Henry Katzew, South Africa: A Country Without Friends, quoted in R. Stevens, Zionism, South Africa and Apartheid
The system of apartheid manifests itself in the regulation of individuals no less than it does in the appropriation of land. The “autonomy” which the Israelis want to grant the Palestinians is the equivalent of the “homelands” for the blacks in South Africa.
Analyzing the consequences of the Law of “Return,” Klein raises a question:
If the Jewish people are a large majority in the State of Israel, inversely, one can say that the entire population of the State of Israel is not Jewish, since the country has a sizeable non-Jewish minority, mainly Arab and Druze.
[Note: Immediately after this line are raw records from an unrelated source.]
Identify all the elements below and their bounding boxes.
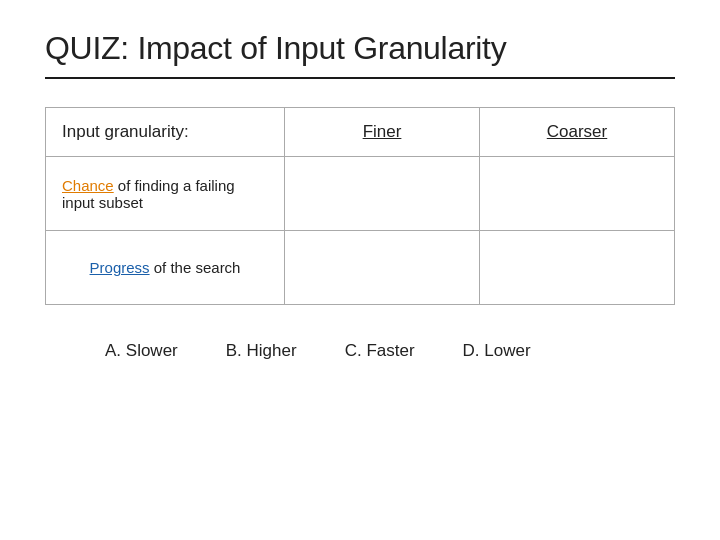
title-divider xyxy=(45,77,675,79)
answer-b-text: Higher xyxy=(247,341,297,360)
row2-label-rest: of the search xyxy=(150,259,241,276)
row2-finer-cell xyxy=(285,231,480,305)
row1-coarser-cell xyxy=(480,157,675,231)
answer-b-letter: B. xyxy=(226,341,242,360)
answer-d-letter: D. xyxy=(463,341,480,360)
row1-label-cell: Chance of finding a failing input subset xyxy=(46,157,285,231)
chance-link[interactable]: Chance xyxy=(62,177,114,194)
answer-a: A. Slower xyxy=(105,341,178,361)
answer-c-text: Faster xyxy=(366,341,414,360)
table-row: Progress of the search xyxy=(46,231,675,305)
answer-c-letter: C. xyxy=(345,341,362,360)
row1-finer-cell xyxy=(285,157,480,231)
header-finer-text: Finer xyxy=(363,122,402,141)
quiz-table: Input granularity: Finer Coarser Chance … xyxy=(45,107,675,305)
header-label-text: Input granularity: xyxy=(62,122,189,141)
page-title: QUIZ: Impact of Input Granularity xyxy=(45,30,675,67)
table-row: Chance of finding a failing input subset xyxy=(46,157,675,231)
header-coarser-text: Coarser xyxy=(547,122,607,141)
row2-label-cell: Progress of the search xyxy=(46,231,285,305)
page: QUIZ: Impact of Input Granularity Input … xyxy=(0,0,720,540)
answer-d-text: Lower xyxy=(484,341,530,360)
progress-link[interactable]: Progress xyxy=(90,259,150,276)
header-label-cell: Input granularity: xyxy=(46,108,285,157)
answers-container: A. Slower B. Higher C. Faster D. Lower xyxy=(45,341,675,361)
answer-a-text: Slower xyxy=(126,341,178,360)
answer-d: D. Lower xyxy=(463,341,531,361)
answer-b: B. Higher xyxy=(226,341,297,361)
header-coarser-cell: Coarser xyxy=(480,108,675,157)
answer-a-letter: A. xyxy=(105,341,121,360)
row2-coarser-cell xyxy=(480,231,675,305)
answer-c: C. Faster xyxy=(345,341,415,361)
header-finer-cell: Finer xyxy=(285,108,480,157)
quiz-table-container: Input granularity: Finer Coarser Chance … xyxy=(45,107,675,305)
The question which arises is to what extent the existence of a Law of Return, which favors the immigration of one part of the population (defined by its religious and ethnic affiliation), can not be regarded as discriminatory.
Klein, Caractère juif, p. 33
The author wonders in particular whether the International Convention on the Elimination of Racial Discrimination (adopted December 21, 1965, by the General Assembly of the United Nations) applies to the Law of Return.
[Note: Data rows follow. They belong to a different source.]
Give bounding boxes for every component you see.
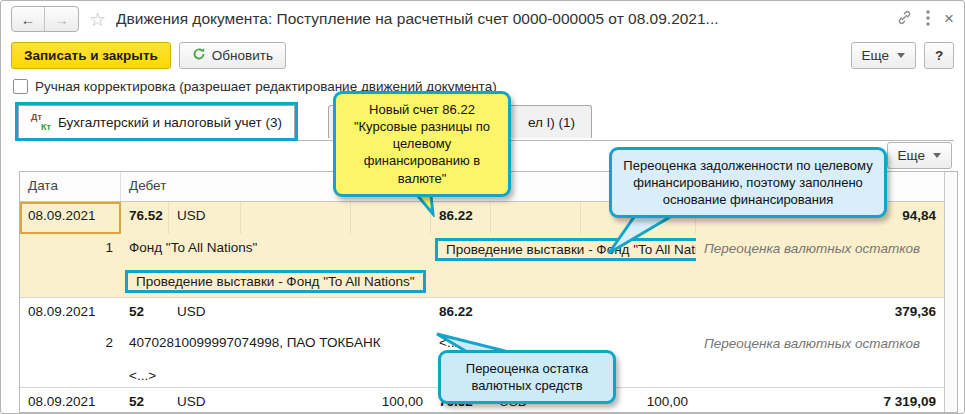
cell-debit-subconto: 40702810099997074998, ПАО ТОКБАНК [121,329,431,354]
callout-balance-revaluation: Переоценка остатка валютных средств [438,350,616,404]
cell-comment: Переоценка валютных остатков [696,234,944,263]
close-icon[interactable]: × [944,9,954,29]
tab-income-book-label-end: ел I) (1) [528,115,575,130]
tab-accounting[interactable]: Дт Кт Бухгалтерский и налоговый учет (3) [18,105,295,138]
refresh-icon [192,47,206,64]
cell-debit-account: 52 [121,298,169,323]
cell-row-number: 1 [20,234,121,259]
callout-new-account: Новый счет 86.22 "Курсовые разницы по це… [333,91,511,197]
cell-debit-subconto-2: Проведение выставки - Фонд "To All Natio… [121,266,696,297]
save-and-close-label: Записать и закрыть [24,48,158,63]
help-label: ? [935,48,943,63]
table-row[interactable]: 08.09.2021 52 USD 86.22 379,36 [20,297,944,329]
tab-accounting-label: Бухгалтерский и налоговый учет (3) [58,115,282,130]
manual-adjustment-checkbox[interactable] [13,79,28,94]
cell-debit-currency: USD [169,388,241,413]
cell-total: 379,36 [696,298,944,323]
tab-annotation-box: Дт Кт Бухгалтерский и налоговый учет (3) [15,102,298,141]
table-more-label: Еще [898,148,925,163]
nav-history-group: ← → [11,6,79,32]
back-button[interactable]: ← [12,7,45,31]
header-date[interactable]: Дата [20,172,121,201]
table-vertical-scrollbar[interactable] [944,172,957,412]
refresh-label: Обновить [212,48,273,63]
cell-comment: Переоценка валютных остатков [696,329,944,358]
cell-date: 08.09.2021 [20,298,121,323]
favorite-star-icon[interactable]: ☆ [87,8,108,31]
debit-subconto-annotation-box: Проведение выставки - Фонд "To All Natio… [125,270,426,293]
more-label: Еще [862,48,889,63]
save-and-close-button[interactable]: Записать и закрыть [11,42,171,69]
cell-debit-subconto-2: <...> [121,362,431,387]
debit-credit-icon: Дт Кт [31,112,51,132]
chevron-down-icon [897,53,905,58]
document-movements-window: ← → ☆ Движения документа: Поступление на… [0,0,965,414]
chevron-down-icon [933,153,941,158]
cell-debit-currency: USD [169,298,241,323]
cell-debit-amount: 100,00 [351,388,431,413]
cell-date: 08.09.2021 [20,202,121,234]
main-toolbar: Записать и закрыть Обновить Еще ? [1,39,964,71]
table-more-button[interactable]: Еще [887,142,952,169]
cell-debit-subconto: Фонд "To All Nations" [121,234,431,259]
refresh-button[interactable]: Обновить [179,42,286,69]
table-row[interactable]: Проведение выставки - Фонд "To All Natio… [20,266,944,297]
cell-credit-account: 86.22 [431,298,491,323]
page-title: Движения документа: Поступление на расче… [116,10,889,28]
kebab-menu-icon[interactable] [926,10,930,29]
title-bar: ← → ☆ Движения документа: Поступление на… [1,1,964,37]
cell-total: 7 319,09 [696,388,944,413]
cell-debit-account: 76.52 [121,202,169,234]
link-icon[interactable] [897,10,912,28]
help-button[interactable]: ? [924,42,954,69]
forward-button[interactable]: → [45,7,78,31]
more-button-top[interactable]: Еще [851,42,916,69]
cell-debit-account: 52 [121,388,169,413]
table-row[interactable]: 1 Фонд "To All Nations" Проведение выста… [20,234,944,266]
cell-row-number: 2 [20,329,121,354]
title-icons: × [897,9,954,29]
cell-date: 08.09.2021 [20,388,121,413]
cell-debit-currency: USD [169,202,241,234]
callout-debt-revaluation: Переоценка задолженности по целевому фин… [609,147,887,218]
By a dialectic of which we shall let the reader be the judge, the eminent lawyer concludes with this subtle distinction: in matters of non-discrimination,
a measure must not be directed against one particular group. The Law of Return was created for Jews who want to settle in Israel; it is not directed against any group or nationality. One cannot see how this law would discriminate.
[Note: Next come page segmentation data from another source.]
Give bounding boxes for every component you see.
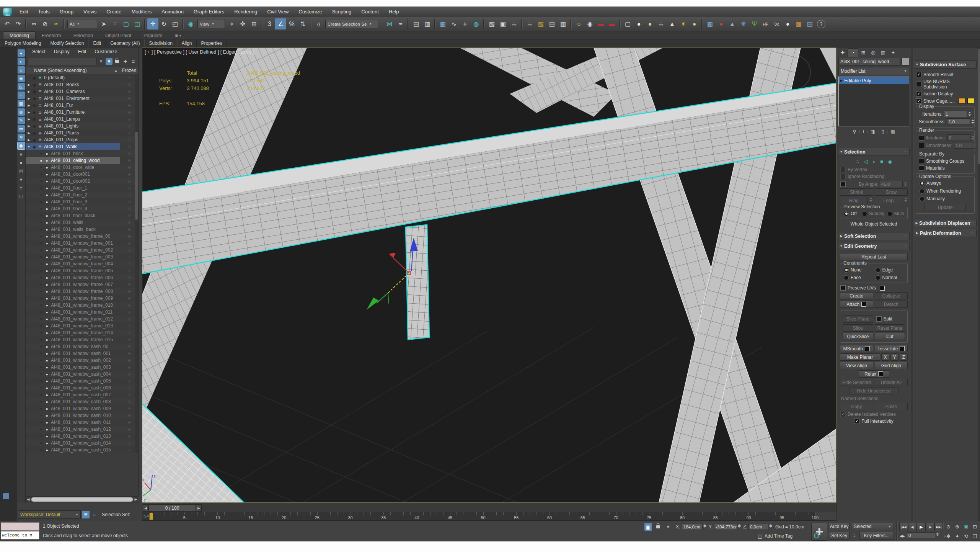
bind-to-space-warp-icon[interactable]: ≈ bbox=[51, 18, 62, 29]
pick-filter-icon[interactable]: ▢ bbox=[18, 193, 25, 200]
expand-icon[interactable]: ▶ bbox=[26, 104, 31, 107]
ribbon-tab-modeling[interactable]: Modeling bbox=[3, 31, 36, 39]
material-editor-icon[interactable]: ◍ bbox=[471, 18, 482, 29]
button-z[interactable]: Z bbox=[900, 353, 908, 361]
expand-icon[interactable]: ▶ bbox=[26, 83, 31, 87]
selection-filter-dropdown[interactable]: All▼ bbox=[67, 20, 97, 28]
select-and-place-icon[interactable]: ◉ bbox=[185, 18, 196, 29]
rollout-header-edit-geometry[interactable]: ▼Edit Geometry::: bbox=[838, 242, 910, 250]
explorer-row-ai48-001-window-sash-005[interactable]: ●●AI48_001_window_sash_005✣ bbox=[26, 378, 138, 384]
x-coordinate-field[interactable]: 184,0cm bbox=[682, 524, 703, 530]
button-x[interactable]: X bbox=[881, 353, 889, 361]
properties-icon[interactable]: ▤ bbox=[18, 167, 25, 175]
hidden-toggle-icon[interactable]: ◉ bbox=[18, 142, 25, 149]
render-frame-icon[interactable]: ▢ bbox=[622, 18, 633, 29]
auto-key-button[interactable]: Auto Key bbox=[829, 523, 850, 530]
frozen-toggle-icon[interactable]: ✣ bbox=[127, 76, 130, 80]
explorer-row-ai48-001-window-sash-001[interactable]: ●●AI48_001_window_sash_001✣ bbox=[26, 350, 138, 357]
explorer-column-header[interactable]: Name (Sorted Ascending) ▲ Frozen bbox=[26, 67, 138, 74]
explorer-row-ai48-001-window-sash-012[interactable]: ●●AI48_001_window_sash_012✣ bbox=[26, 426, 138, 433]
column-name-header[interactable]: Name (Sorted Ascending) bbox=[34, 68, 86, 73]
eye-hidden-icon[interactable]: ● bbox=[38, 179, 44, 183]
explorer-row-ai48-001-window-frame-001[interactable]: ●●AI48_001_window_frame_001✣ bbox=[26, 240, 138, 247]
frozen-toggle-icon[interactable]: ✣ bbox=[127, 165, 130, 170]
frozen-toggle-icon[interactable]: ✣ bbox=[127, 276, 130, 280]
explorer-row-ai48-001-window-frame-008[interactable]: ●●AI48_001_window_frame_008✣ bbox=[26, 288, 138, 295]
eye-hidden-icon[interactable]: ● bbox=[38, 248, 44, 252]
expand-icon[interactable]: ▶ bbox=[26, 138, 31, 142]
frozen-toggle-icon[interactable]: ✣ bbox=[127, 214, 130, 218]
containers-filter-icon[interactable]: ▭ bbox=[18, 125, 25, 132]
undo-icon[interactable]: ↶ bbox=[2, 18, 13, 29]
zoom-all-icon[interactable]: ⊕ bbox=[953, 523, 961, 530]
edge-icon[interactable]: ◁ bbox=[864, 159, 868, 165]
expand-icon[interactable]: ▶ bbox=[26, 118, 31, 121]
render-teapot-icon[interactable]: ☕ bbox=[656, 18, 667, 29]
command-panel-scrollbar[interactable] bbox=[978, 47, 980, 521]
frozen-toggle-icon[interactable]: ✣ bbox=[127, 262, 130, 266]
explorer-row-ai48-001-enviroment[interactable]: ▶◉≣AI48_001_Enviroment✣ bbox=[26, 95, 138, 102]
eye-hidden-icon[interactable]: ● bbox=[38, 193, 44, 197]
frozen-toggle-icon[interactable]: ✣ bbox=[127, 117, 130, 121]
zoom-extents-selected-icon[interactable]: ▣ bbox=[962, 523, 970, 530]
ox-icon[interactable]: 0x bbox=[771, 18, 782, 29]
eye-hidden-icon[interactable]: ● bbox=[38, 386, 44, 390]
explorer-row-ai48-001-walls[interactable]: ●●AI48_001_walls✣ bbox=[26, 219, 138, 226]
pan-hand-icon[interactable]: ✥ bbox=[944, 532, 952, 540]
beam-bottom-left-wedge[interactable] bbox=[142, 404, 244, 502]
burst-icon[interactable]: ❋ bbox=[738, 18, 749, 29]
rendered-frame-window-icon[interactable]: ▣ bbox=[497, 18, 509, 29]
maxscript-listener-white[interactable]: Welcome to M bbox=[1, 531, 39, 540]
explorer-row-ai48-001-window-frame-015[interactable]: ●●AI48_001_window_frame_015✣ bbox=[26, 336, 138, 343]
effects-sphere-icon[interactable]: ● bbox=[644, 18, 656, 29]
eye-hidden-icon[interactable]: ● bbox=[38, 358, 44, 362]
field-iterations[interactable]: 1 bbox=[944, 111, 967, 117]
utilities-tab[interactable]: ✦ bbox=[888, 49, 898, 57]
add-time-tag[interactable]: Add Time Tag bbox=[765, 532, 792, 540]
configure-modifier-sets-icon[interactable]: ▦ bbox=[890, 129, 895, 134]
window-crossing-icon[interactable]: ◫ bbox=[132, 18, 143, 29]
ribbon-panel-properties[interactable]: Properties bbox=[197, 39, 227, 47]
cage-color-swatch[interactable] bbox=[959, 98, 965, 104]
eye-hidden-icon[interactable]: ● bbox=[38, 338, 44, 342]
reference-coordinate-system-dropdown[interactable]: View▼ bbox=[197, 20, 225, 28]
align-icon[interactable]: ≍ bbox=[395, 18, 406, 29]
frozen-toggle-icon[interactable]: ✣ bbox=[127, 358, 130, 363]
y-spinner[interactable] bbox=[737, 524, 741, 530]
explorer-row-ai48-001-window-frame-005[interactable]: ●●AI48_001_window_frame_005✣ bbox=[26, 267, 138, 274]
menu-create[interactable]: Create bbox=[101, 7, 126, 17]
frozen-toggle-icon[interactable]: ✣ bbox=[127, 393, 130, 397]
sun-icon[interactable]: ☀ bbox=[678, 18, 689, 29]
explorer-row-ai48-001-window-frame-013[interactable]: ●●AI48_001_window_frame_013✣ bbox=[26, 322, 138, 329]
filter-set-icon[interactable]: Y bbox=[18, 184, 25, 191]
menu-animation[interactable]: Animation bbox=[157, 7, 189, 17]
frozen-toggle-icon[interactable]: ✣ bbox=[127, 241, 130, 245]
explorer-row-ai48-001-plants[interactable]: ▶◉≣AI48_001_Plants✣ bbox=[26, 129, 138, 136]
eye-hidden-icon[interactable]: ● bbox=[38, 331, 44, 335]
button-attach[interactable]: Attach bbox=[840, 301, 873, 308]
field-smoothness[interactable]: 1,0 bbox=[947, 118, 970, 125]
explorer-row-ai48-001-window-sash-004[interactable]: ●●AI48_001_window_sash_004✣ bbox=[26, 371, 138, 378]
frozen-toggle-icon[interactable]: ✣ bbox=[127, 207, 130, 211]
frozen-toggle-icon[interactable]: ✣ bbox=[127, 379, 130, 383]
explorer-row-ai48-001-props[interactable]: ▶◉≣AI48_001_Props✣ bbox=[26, 136, 138, 143]
explorer-row-ai48-001-fur[interactable]: ▶◉≣AI48_001_Fur✣ bbox=[26, 102, 138, 109]
checkbox-isoline-display[interactable]: ✔Isoline Display bbox=[916, 91, 974, 96]
eye-hidden-icon[interactable]: ● bbox=[38, 186, 44, 190]
button-tessellate[interactable]: Tessellate bbox=[875, 345, 908, 352]
frozen-toggle-icon[interactable]: ✣ bbox=[127, 317, 130, 321]
schematic-view-icon[interactable]: ⌗ bbox=[460, 18, 471, 29]
checkbox-use-nurms-subdivision[interactable]: Use NURMS Subdivision bbox=[916, 79, 974, 90]
ribbon-tab-selection[interactable]: Selection bbox=[67, 32, 99, 39]
post-selected[interactable] bbox=[406, 225, 429, 340]
curve-editor-icon[interactable]: ∿ bbox=[448, 18, 460, 29]
button-repeat-last[interactable]: Repeat Last bbox=[840, 253, 908, 260]
key-filters-icon[interactable]: ⁘ bbox=[851, 532, 858, 540]
checkbox-full-interactivity[interactable]: ✔Full Interactivity bbox=[840, 419, 907, 424]
explorer-row-ai48-001-window-frame-00[interactable]: ●●AI48_001_window_frame_00✣ bbox=[26, 233, 138, 240]
select-and-move-icon[interactable]: ✛ bbox=[147, 18, 158, 29]
frozen-toggle-icon[interactable]: ✣ bbox=[127, 407, 130, 411]
button-make-planar[interactable]: Make Planar bbox=[840, 353, 880, 361]
spinner[interactable] bbox=[967, 111, 972, 117]
rollout-header-paint-deformation[interactable]: ▶Paint Deformation::: bbox=[914, 229, 977, 237]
Klein, Caractère juif, p. 35
For the reader who might risk being led astray by this, to say the least, audacious logic – which calls to mind the famous witticism that all citizens are equal but some are more equal than others – let us make the situation created by this Law of Return very clear. The Law of Nationality (5712/1952) specifies those who are not to benefit from the “right of return” in Article 3: “any individual who, immediately before the founding of the State, was a Palestinian subject, and who didn’t become an Israeli by virtue of Article 2” (which concerns the Jews). Those referred to by this circumlocution (and who are considered to have “never had any previous nationality,” in other words, were stateless persons) must prove they were living in Palestine over a given period (documentary proof is often impossible because the papers disappeared during the war and the terror which accompanied the establishment of the Zionist state). Failing this, in order to become a citizen, the “naturalization” route requires, for example, “a certain knowledge of the Hebrew language.” After which, “if he judges it useful,” the minister of the interior grants (or refuses) Israeli nationality. In short, in Israeli law, a Jew from Patagonia becomes an Israeli citizen the moment he sets foot in Tel Aviv airport; a Palestinian, born in Palestine, of Palestinian parents, can be considered a man or woman without a country. No racial discrimination “against” the Palestinians here – simply a measure “for” Jews!
It therefore seems difficult to contest the UN General Assembly’s resolution of November 10, 1975 (Resolution 3379-XXX) classifying Zionism as “… a form of racism and racial discrimination.”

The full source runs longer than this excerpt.